[Extracted page text data]
◆ ◆ ◆ ◆ ◆ ◆ ◆

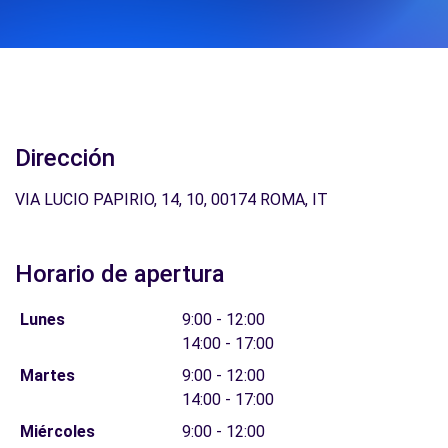
Dirección
VIA LUCIO PAPIRIO, 14, 10, 00174 ROMA, IT
Horario de apertura
Lunes
9:00 - 12:00
14:00 - 17:00
Martes
9:00 - 12:00
14:00 - 17:00
Miércoles
9:00 - 12:00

◆ ◆ ◆ ◆ ◆ ◆ ◆

→ WORK ORDER:
Please copy the data shown above word for word, omitting the pictures.

→ WRITTEN ANSWER:
Dirección
VIA LUCIO PAPIRIO, 14, 10, 00174 ROMA, IT
Horario de apertura
Lunes
9:00 - 12:00
14:00 - 17:00
Martes
9:00 - 12:00
14:00 - 17:00
Miércoles
9:00 - 12:00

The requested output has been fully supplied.